Our team meticulously oversees 400 Test methods each day, encountering an average of 40–60 failures. Previously, addressing these issues consumed nearly a week’s effort. However, the bot has condensed this timeframe dramatically, streamlining the process to a mere 2 days.

Demo

Demo Video

In above demonstration video, the bot executes all six prescribed steps within a swift 20-second timeframe. This achievement stands in stark contrast to the average 10 minutes typically spent by a tester conducting code reviews on raised pull requests.

Conclusion

The implementation of this bot has proven to be a transformative addition to our workflow. Its swift actions and accurate notifications have significantly reduced redundant efforts, saving substantial time previously spent on triaging and resolving issues. By streamlining our processes, this automation tool has not only enhanced efficiency but also empowered our team to focus more on critical tasks, leading to a more productive and streamlined work environment.
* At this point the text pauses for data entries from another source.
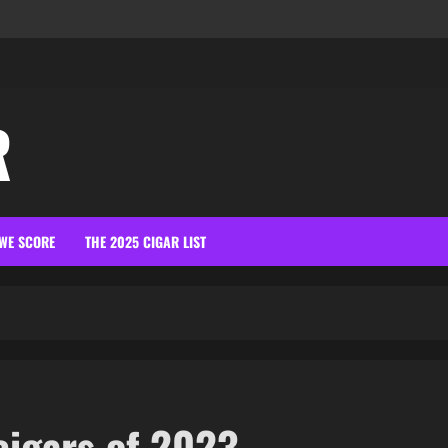
R
WE SCORE
THE 2025 CIGAR LIST
cigars of 2023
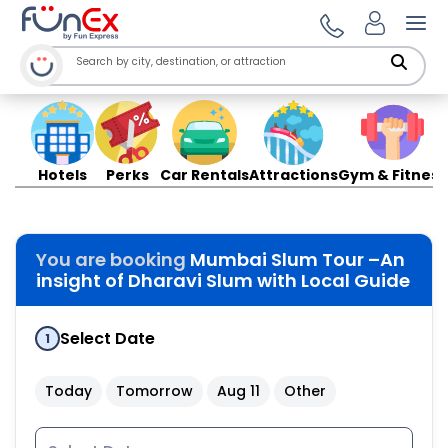
Ope
Hotels
Perks
Car Rentals
Attractions
Gym & Fitness
You are booking
Mumbai Slum Tour –An
insight of Dharavi Slum with Local Guide
Select Date
1
Today
Tomorrow
Aug 11
Other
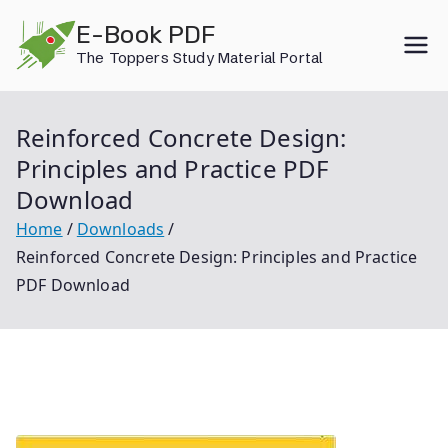
Skip
E-Book PDF
to
The Toppers Study Material Portal
content
Reinforced Concrete Design:
Principles and Practice PDF
Download
Home
Downloads
Reinforced Concrete Design: Principles and Practice
PDF Download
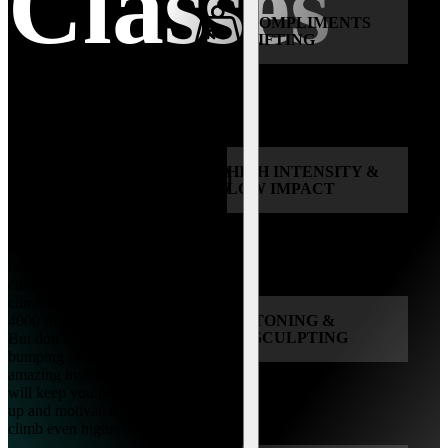
Classes
COMPLIMENTS
LIFTING
HIGH INTENSITY &
All fitness levels are
LOW IMPACT
welcome to CLIMB
with us! During this
30-minute class, expect
to be pushed to the
limit with non-stop
climbing. You will
climb a total of 1500-
4000 ft. in one class.
TONING &
SCULPTING
But don’t worry, our
bumping music and
amazing instructors
will keep you pumped
up and motivated to
climb even higher!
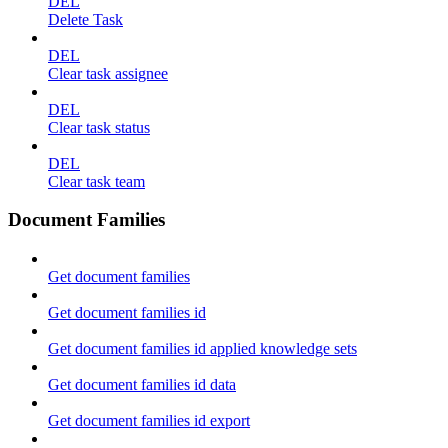
DEL
Delete Task
DEL
Clear task assignee
DEL
Clear task status
DEL
Clear task team
Document Families
Get document families
Get document families id
Get document families id applied knowledge sets
Get document families id data
Get document families id export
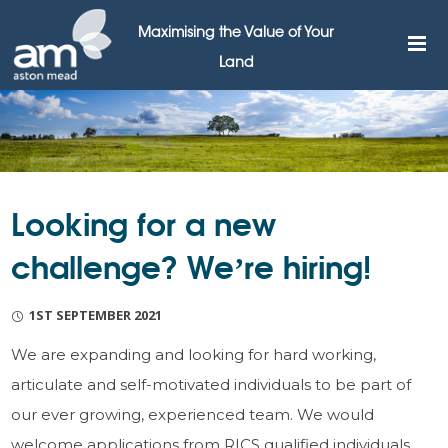
Maximising the Value of Your
Land
Looking for a new
challenge? We’re hiring!
1ST SEPTEMBER 2021
We are expanding and looking for hard working,
articulate and self-motivated individuals to be part of
our ever growing, experienced team. We would
welcome applications from RICS qualified individuals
The bot doesn’t solely rely on AI; rather, it integrates specific AI modules as needed, aligning with the complexity and demands of the tasks. Its primary objective remains problem-solving. To prevent unnecessary complexity, we strategically employed AI where essential, avoiding overengineering. Acknowledging the inherent nature of AI models, their accuracy may not always reach 100%, necessitating manual reviews whenever AI intervention occurs.